In 2017 I moved to Fitness First Germany, which was experiencing a lot of self-created troubles. We took the appropriate learnings from the UK and strategically invested in and repositioned the company, founding the LifeFit group in 2019 – a multi-market segment platform with a number of brands, including Fitness First, Elbgym and Smile X at the beginning. These were followed by brands such as Barry’s and Xponential’s Club Pilates.

But the pandemic stopped our ambitious expansion plans in their tracks, and the last three years have been by far the most challenging of my career on many levels: people, cash position, process transformation, as well as on a personal level.

With more than 20 years’ experience in the international fitness market, I’ve experienced many ups and downs, but none have been as bad as the pandemic. We didn’t know what we were dealing with and hadn’t been trained for it.

Thanks to my international connections we had some warning about what was coming when the coronavirus hit, so we made plans and got off to a good start, but the length of the pandemic meant the challenges just kept on coming, which put an enormous strain on everyone.

It felt as though I was in crisis mode 24/7, dealing with the uncertainty of how long the lockdowns would last and responding to the regulation changes against the backdrop of the huge disruption in society itself. I was concerned about the health effects on co-workers, friends and family.

A time to invest
When our operating business was at a standstill we used the time to invest in our clubs and drive digitisation forward across the business. This led to a decisive leap forward in the development of our brands and fortunately we’re now benefiting from this investment, with membership numbers now back above pre-COVID levels.

I learned that every crisis helps you to grow personally and from every crisis a learning or even something positive can be drawn. I was reminded about how important teams are: the combined resilience of our teams helped us to succeed. I also discovered that our customers are more loyal than I imagined, so I wish I’d worried less.

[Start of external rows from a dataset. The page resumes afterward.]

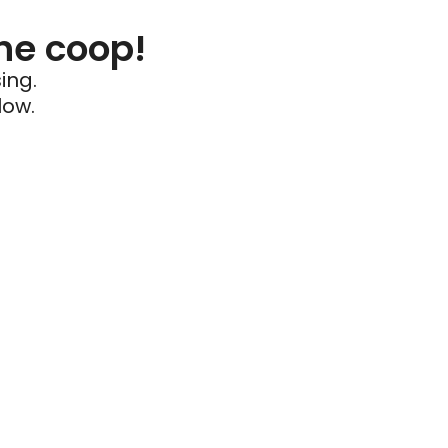
he coop!
ing.
low.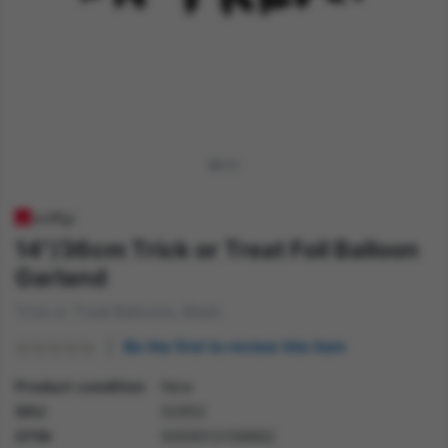
14"/36cm Trick or Treat Foil Balloon
Garland
Trick or Treat Balloons, Black
Be the first to review this item
Product condition
New
SKU
52952
GTIN
5059513156662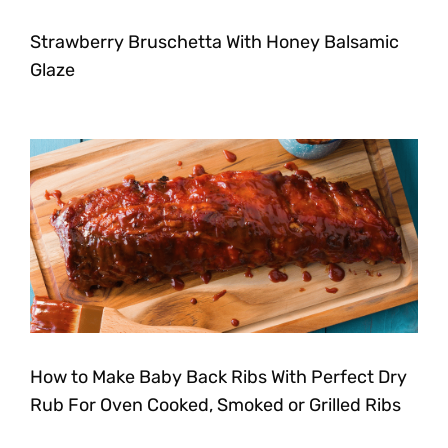
Strawberry Bruschetta With Honey Balsamic
Glaze
How to Make Baby Back Ribs With Perfect Dry
Rub For Oven Cooked, Smoked or Grilled Ribs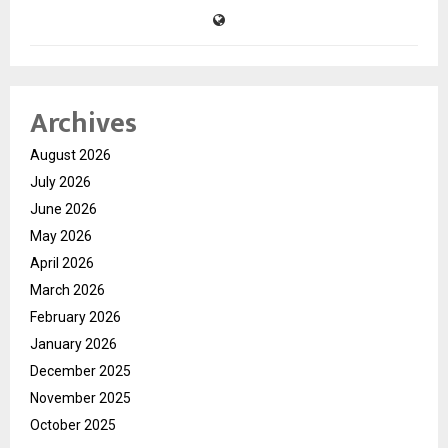
Archives
August 2026
July 2026
June 2026
May 2026
April 2026
March 2026
February 2026
January 2026
December 2025
November 2025
October 2025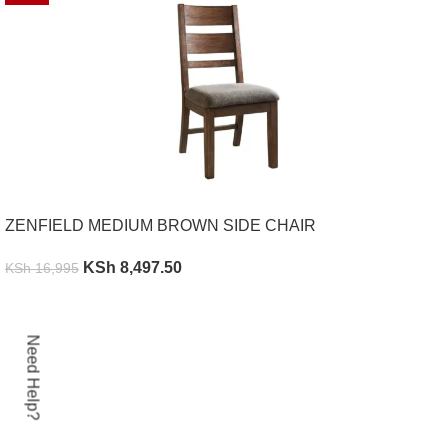
ZENFIELD MEDIUM BROWN SIDE CHAIR
KSh
8,497.50
KSh
16,995
ADD TO CART
Need Help?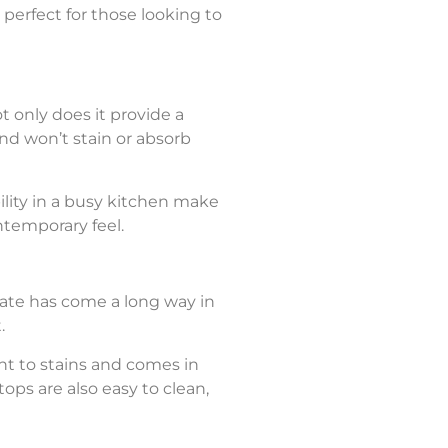
 perfect for those looking to
t only does it provide a
 and won’t stain or absorb
ility in a busy kitchen make
ntemporary feel.
nate has come a long way in
.
tant to stains and comes in
ops are also easy to clean,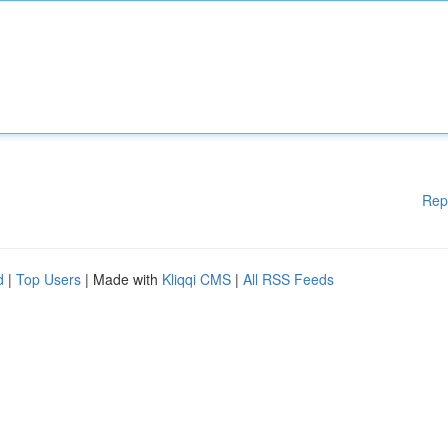
Rep
d
|
Top Users
| Made with
Kliqqi CMS
|
All RSS Feeds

It made me appreciate the importance of defining small challenges and keeping personal fitness levels high. I allowed myself to get very unfit and had to challenge myself to do a family relay Ironman to come back strong.

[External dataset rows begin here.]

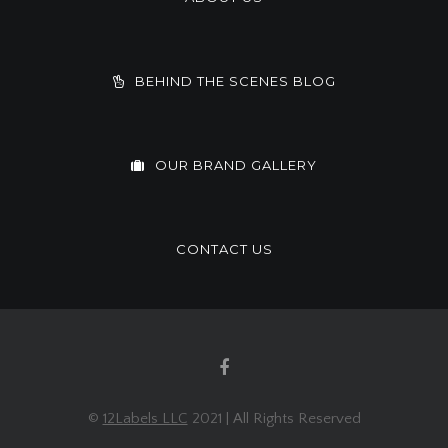
BEHIND THE SCENES BLOG
OUR BRAND GALLERY
CONTACT US
©
12Labels LLC
2021 | All Rights Reserved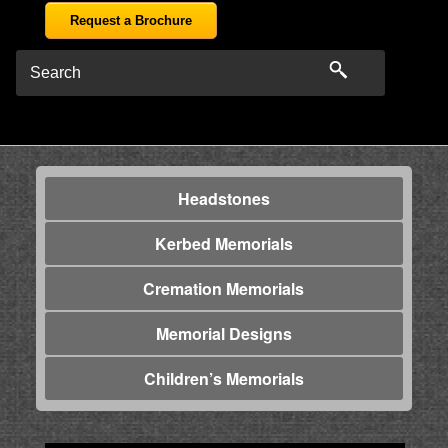
Request a Brochure
Headstones
Kerbed Memorials
Cremation Memorials
Memorial Designs
Children’s Memorials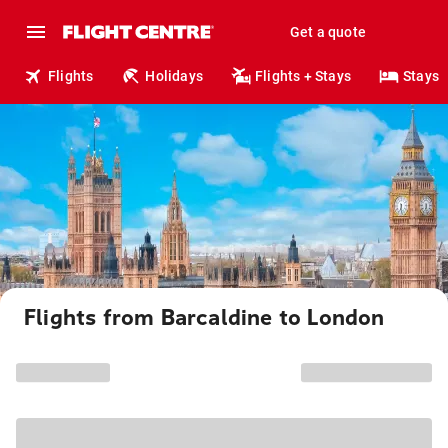
Get a quote
Flights
Holidays
Flights + Stays
Stays
Flights from Barcaldine to London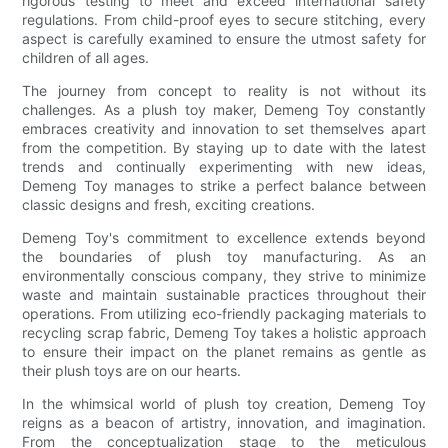
rigorous testing to meet and exceed international safety
regulations. From child-proof eyes to secure stitching, every
aspect is carefully examined to ensure the utmost safety for
children of all ages.
The journey from concept to reality is not without its
challenges. As a plush toy maker, Demeng Toy constantly
embraces creativity and innovation to set themselves apart
from the competition. By staying up to date with the latest
trends and continually experimenting with new ideas,
Demeng Toy manages to strike a perfect balance between
classic designs and fresh, exciting creations.
Demeng Toy's commitment to excellence extends beyond
the boundaries of plush toy manufacturing. As an
environmentally conscious company, they strive to minimize
waste and maintain sustainable practices throughout their
operations. From utilizing eco-friendly packaging materials to
recycling scrap fabric, Demeng Toy takes a holistic approach
to ensure their impact on the planet remains as gentle as
their plush toys are on our hearts.
In the whimsical world of plush toy creation, Demeng Toy
reigns as a beacon of artistry, innovation, and imagination.
From the conceptualization stage to the meticulous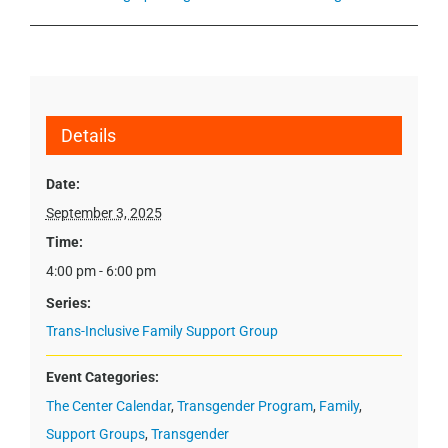
Details
Date:
September 3, 2025
Time:
4:00 pm - 6:00 pm
Series:
Trans-Inclusive Family Support Group
Event Categories:
The Center Calendar
,
Transgender Program
,
Family
,
Support Groups
,
Transgender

All senior operators had the same experience as me. Looking around our colleagues in Germany, it’s obvious who had a brilliant product and good market position before COVID, as they are fine now, while those who didn’t invest during the pandemic are experiencing problems.

The rebound has been strong in Germany, which means we’re still adding members. We haven’t experienced the inflation issue which the UK is dealing with and individual wealth tends to be higher in Germany so there are more households that can stomach five to 10 per cent inflation.